Incassa la pensione della madre morta. Figlia condannata a un anno e 10 mesi

La donna è deceduta nel 2007. La cifra contestata è di 150mila euro

Controlli sulle pensioni vengono fatti regolarmente dall’Inps e della guardia di finanza (foto di repertorio)

Controlli sulle pensioni vengono fatti regolarmente dall’Inps e della guardia di finanza (foto di repertorio)

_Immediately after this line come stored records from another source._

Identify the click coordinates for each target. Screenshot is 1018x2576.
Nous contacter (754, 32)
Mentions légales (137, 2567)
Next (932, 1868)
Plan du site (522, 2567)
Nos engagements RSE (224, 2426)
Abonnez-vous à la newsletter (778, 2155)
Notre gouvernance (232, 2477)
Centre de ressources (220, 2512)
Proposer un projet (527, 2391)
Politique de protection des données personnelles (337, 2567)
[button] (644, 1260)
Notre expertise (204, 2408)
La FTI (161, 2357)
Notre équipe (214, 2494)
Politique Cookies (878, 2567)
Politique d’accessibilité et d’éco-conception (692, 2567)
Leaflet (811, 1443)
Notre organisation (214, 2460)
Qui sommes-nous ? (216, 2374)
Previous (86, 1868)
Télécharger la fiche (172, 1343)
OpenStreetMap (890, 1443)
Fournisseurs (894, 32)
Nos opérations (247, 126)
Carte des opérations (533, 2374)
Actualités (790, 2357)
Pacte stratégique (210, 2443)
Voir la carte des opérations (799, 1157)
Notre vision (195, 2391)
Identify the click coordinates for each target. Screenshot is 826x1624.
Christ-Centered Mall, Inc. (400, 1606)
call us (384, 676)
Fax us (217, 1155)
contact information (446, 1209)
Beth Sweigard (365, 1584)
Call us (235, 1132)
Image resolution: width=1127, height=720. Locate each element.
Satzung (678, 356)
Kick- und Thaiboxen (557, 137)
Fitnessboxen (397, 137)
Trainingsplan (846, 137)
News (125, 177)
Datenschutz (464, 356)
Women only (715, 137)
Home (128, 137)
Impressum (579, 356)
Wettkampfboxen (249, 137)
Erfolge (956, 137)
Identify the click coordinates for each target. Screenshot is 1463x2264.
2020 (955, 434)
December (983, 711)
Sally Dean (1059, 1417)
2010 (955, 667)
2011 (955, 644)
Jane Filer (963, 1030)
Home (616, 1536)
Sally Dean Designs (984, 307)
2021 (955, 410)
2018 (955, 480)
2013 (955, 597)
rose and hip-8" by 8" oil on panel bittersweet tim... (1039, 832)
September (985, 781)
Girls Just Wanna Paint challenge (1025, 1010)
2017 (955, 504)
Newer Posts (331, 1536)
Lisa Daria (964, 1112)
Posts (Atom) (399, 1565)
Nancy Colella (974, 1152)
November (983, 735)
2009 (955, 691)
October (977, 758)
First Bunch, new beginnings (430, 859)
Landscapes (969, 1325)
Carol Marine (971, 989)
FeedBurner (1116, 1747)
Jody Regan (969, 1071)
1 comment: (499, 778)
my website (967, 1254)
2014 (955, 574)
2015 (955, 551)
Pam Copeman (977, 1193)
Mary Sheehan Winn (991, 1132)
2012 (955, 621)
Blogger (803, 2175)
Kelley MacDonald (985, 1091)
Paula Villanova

Pisa, 14 giugno 2018 - Non è stato possibile uscire dall’accusa, scritta sulle carte delle indagini e frutto di controlli incrociati e capillari: Serena Giovannetti, 50 anni, originaria di Vecchiano, è stata riconosciuta colpevole di aver riscosso per nove anni la pensione della mamma quando questa era già deceduta. Così il collegio del tribunale di Pisa (presidente Beatrice Dani, a latere Idaresta e Grieco), all’esito dell’istruttoria dibattimentale e della discussione, l’ha condannata ad un anno e 10 mesi di reclusione (pena sospesa). La donna, infatti, era finita in tribunale a Pisa per rispondere del reato di indebita percezione di erogazioni a danno dello Stato. Queste erogazioni, appunto, altro non erano – secondo il teorema della Procura di Pisa – che le tre pensioni di cui la madre era titolare e per le quali aveva disposto il loro accredito su un libretto postale finito così sotto la lente. La donna, titolare dei rapporti pensionistici – quando sono scattate le indagini – era però risultata deceduta nel 2007. Deceduta, però, non per lo Stato che ha continuato a pagare le pensione. Infatti, secondo quanto è stato contestato alla figlia della pensionata le pensioni avrebbero continuato ad essere accreditate fino al 2015.

A mettere in moto la macchina degli accertamenti e poi della giustizia nei confronti della donna sono state appunto le risultanze di controlli mirati, peraltro ordinari e periodici, per capire lo stato della situazione delle pensioni, a partire dal riscontro in vita dei titolari. E qui viene il punto di questa storia: la mamma della signora non c’è più, ma le pensioni hanno continuato ad arrivare sul libretto.

Importante la cifra finale che si aggirerebbe sui 150mila euro. Cifra che la donna dovrebbe restituire e che – come dice il suo legale Franco Mugnai – si è detta disponibile a farlo: ma le sue condizioni economiche non glielo consentono. Il reato in questione, per assenza del comportamento fraudolento in aggiunta al mero silenzio, sanziona la condotta di colui che ometta – come nel caso di specie, di comunicare all’istituto erogante il trattamento pensionistico, il decesso del congiunto titolare dello stesso, così continuando a percepirlo indebitamente. Un processo sostanzialmente veloce in quanto con accordo delle parti – ha sostenuto l’accusa il pubblico ministero Sisto Restuccia – è stato acquisito il fascicolo sulla vicenda. L’imputata è stata difesa con determinazione dall’avvocato Mugnai che ha fatto emergere anche il quadro personale dell’impuntata all’interno del contesto evidente della vicenda sia per la Procura che per il tribunale: anche per questo la pena è rimasta sotto i due anni e il tribunale ha concesso tutti i benefici di legge.